__WHAT TO WORK ON__.
Copy nothing but the line with "(5 лет 25 недель" and the lines that follow it to the end of the entries below, and keep the pictures out.

Records from a collection:
☆ ☆ ☆
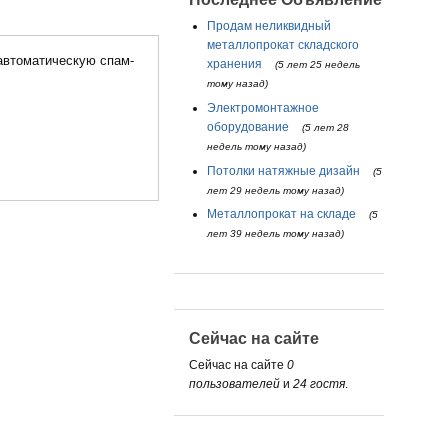
Продам неликвидный
металлопрокат складского
хранения
(5 лет 25 недель
тому назад)
Электромонтажное
оборудование
(5 лет 28
недель тому назад)
Потолки натяжные дизайн
(5
лет 29 недель тому назад)
Металлопрокат на складе
(5
лет 39 недель тому назад)
Сейчас на сайте
Сейчас на сайте
0
пользователей
и
24 гостя
.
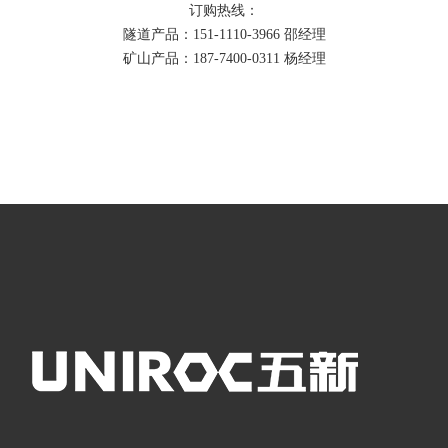
订购热线：
隧道产品：151-1110-3966 邵经理
矿山产品：187-7400-0311 杨经理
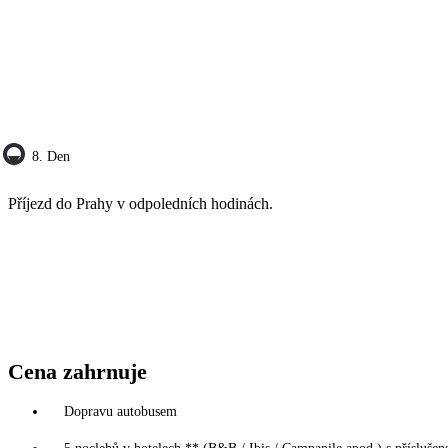
8. Den
Příjezd do Prahy v odpoledních hodinách.
Cena zahrnuje
Dopravu autobusem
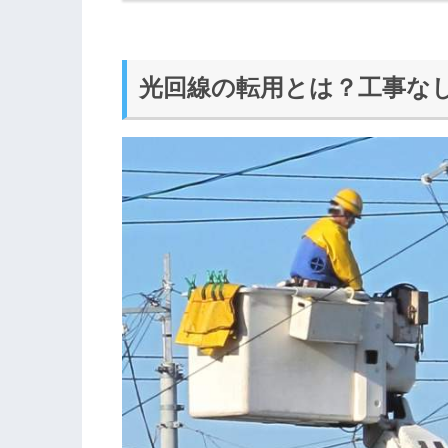
光回線の転用とは？工事な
☆ ☆ ☆
__SOLUTION TO THE EXERCISE__.
(5 лет 25 недель
тому назад)
Электромонтажное
оборудование
(5 лет 28
недель тому назад)
Потолки натяжные дизайн
(5
лет 29 недель тому назад)
Металлопрокат на складе
(5
лет 39 недель тому назад)
Сейчас на сайте
Сейчас на сайте
0
пользователей
и
24 гостя
.
订购热线：
隧道产品：151-1110-3966 邵经理
矿山产品：187-7400-0311 杨经理
8. Den
Příjezd do Prahy v odpoledních hodinách.
Cena zahrnuje
Dopravu autobusem
光回線の転用とは？工事な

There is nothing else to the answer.